Work required: With both ends included, repeat exactly the lines of the entries below from the one containing "Brankele Frank in" down to the one containing "NIEUWSBRIEF", and no others.

Records for the task:
::::::
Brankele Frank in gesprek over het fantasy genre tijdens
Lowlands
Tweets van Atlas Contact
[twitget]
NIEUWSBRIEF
::::::
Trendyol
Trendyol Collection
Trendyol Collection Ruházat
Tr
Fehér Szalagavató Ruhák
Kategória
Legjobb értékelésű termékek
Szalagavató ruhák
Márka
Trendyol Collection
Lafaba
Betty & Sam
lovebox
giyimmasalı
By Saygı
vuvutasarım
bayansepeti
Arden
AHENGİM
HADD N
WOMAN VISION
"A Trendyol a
::::::
The answer:
Brankele Frank in gesprek over het fantasy genre tijdens
Lowlands
Tweets van Atlas Contact
[twitget]
NIEUWSBRIEF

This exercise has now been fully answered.